Exact copies of the lines below, from the one with "Местоположение" up to and including the one with "Нет в наличии ❌", are what this calls for; leave out pictures.

##### Available data #####

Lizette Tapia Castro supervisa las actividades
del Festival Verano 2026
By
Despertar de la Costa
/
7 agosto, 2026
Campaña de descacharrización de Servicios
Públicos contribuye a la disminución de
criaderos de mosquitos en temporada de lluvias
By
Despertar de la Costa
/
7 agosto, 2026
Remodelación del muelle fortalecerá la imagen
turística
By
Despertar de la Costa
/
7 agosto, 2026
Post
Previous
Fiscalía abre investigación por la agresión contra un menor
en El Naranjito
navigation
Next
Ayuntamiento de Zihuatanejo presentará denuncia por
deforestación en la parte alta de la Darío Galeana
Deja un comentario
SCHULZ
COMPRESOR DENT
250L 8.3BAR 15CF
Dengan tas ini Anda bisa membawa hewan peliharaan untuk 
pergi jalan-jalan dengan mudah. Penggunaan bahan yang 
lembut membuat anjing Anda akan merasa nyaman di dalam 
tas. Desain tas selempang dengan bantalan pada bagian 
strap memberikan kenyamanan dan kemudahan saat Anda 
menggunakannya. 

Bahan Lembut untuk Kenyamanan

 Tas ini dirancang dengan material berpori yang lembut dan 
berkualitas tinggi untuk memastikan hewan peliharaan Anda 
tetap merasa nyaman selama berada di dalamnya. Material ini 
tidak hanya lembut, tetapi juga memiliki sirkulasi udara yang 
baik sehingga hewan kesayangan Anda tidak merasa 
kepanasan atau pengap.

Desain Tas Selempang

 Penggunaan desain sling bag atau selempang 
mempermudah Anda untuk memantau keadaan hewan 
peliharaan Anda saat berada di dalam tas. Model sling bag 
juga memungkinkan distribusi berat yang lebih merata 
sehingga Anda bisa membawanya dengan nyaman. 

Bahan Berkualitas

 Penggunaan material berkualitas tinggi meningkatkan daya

#####
##### Available data #####

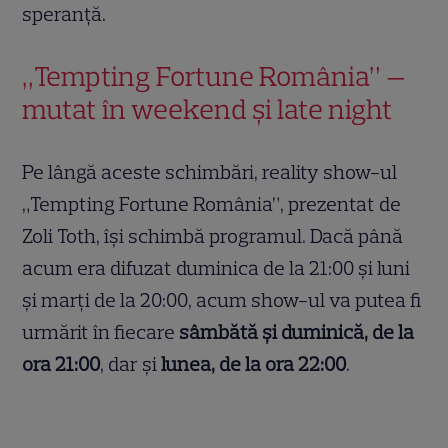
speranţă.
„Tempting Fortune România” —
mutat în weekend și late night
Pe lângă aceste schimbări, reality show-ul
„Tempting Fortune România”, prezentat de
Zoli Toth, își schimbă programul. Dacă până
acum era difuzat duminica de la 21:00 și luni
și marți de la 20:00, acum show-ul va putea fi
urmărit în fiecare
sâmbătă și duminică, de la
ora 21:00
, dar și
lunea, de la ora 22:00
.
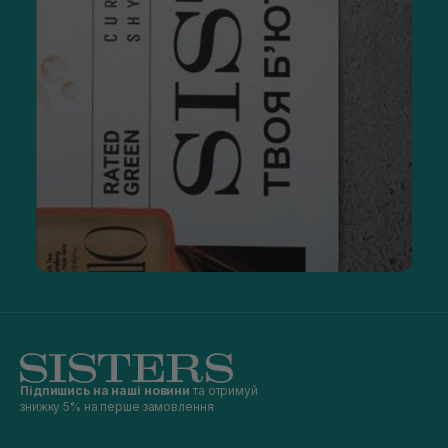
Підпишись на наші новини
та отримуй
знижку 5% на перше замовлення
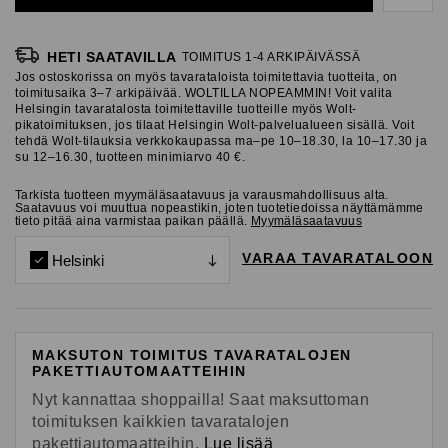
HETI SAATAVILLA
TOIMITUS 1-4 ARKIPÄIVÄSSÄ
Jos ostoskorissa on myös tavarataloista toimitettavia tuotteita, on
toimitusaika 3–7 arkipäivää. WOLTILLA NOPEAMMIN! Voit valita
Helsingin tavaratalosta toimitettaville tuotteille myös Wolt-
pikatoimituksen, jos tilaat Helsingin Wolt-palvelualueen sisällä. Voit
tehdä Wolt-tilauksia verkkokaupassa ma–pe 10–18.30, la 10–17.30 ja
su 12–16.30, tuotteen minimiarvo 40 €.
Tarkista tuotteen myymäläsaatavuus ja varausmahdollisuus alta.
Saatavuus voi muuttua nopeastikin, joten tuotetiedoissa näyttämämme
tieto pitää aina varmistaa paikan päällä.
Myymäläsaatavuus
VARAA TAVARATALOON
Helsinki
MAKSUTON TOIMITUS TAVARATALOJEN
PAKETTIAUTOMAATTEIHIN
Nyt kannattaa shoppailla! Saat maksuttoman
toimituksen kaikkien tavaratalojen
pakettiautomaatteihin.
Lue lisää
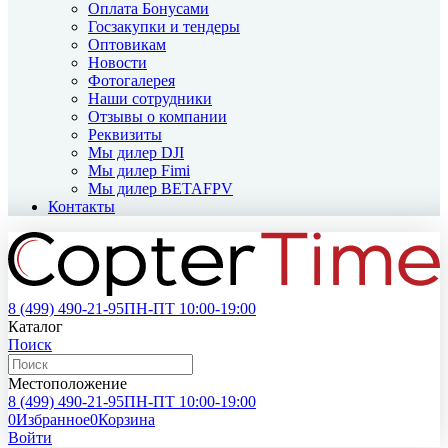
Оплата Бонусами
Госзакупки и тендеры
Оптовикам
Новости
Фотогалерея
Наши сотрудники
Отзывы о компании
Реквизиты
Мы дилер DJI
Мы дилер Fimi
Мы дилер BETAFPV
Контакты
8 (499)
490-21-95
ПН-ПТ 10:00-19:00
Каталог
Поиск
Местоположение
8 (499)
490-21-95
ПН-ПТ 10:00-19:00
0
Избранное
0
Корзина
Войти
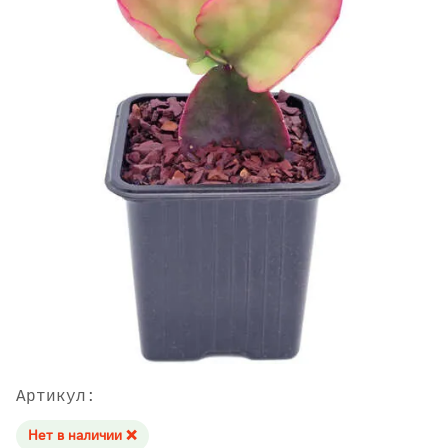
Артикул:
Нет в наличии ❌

#####

=== Output of the task ===
Местоположение
8 (499)
490-21-95
ПН-ПТ 10:00-19:00
0
Избранное
0
Корзина
Войти
Артикул:
Нет в наличии ❌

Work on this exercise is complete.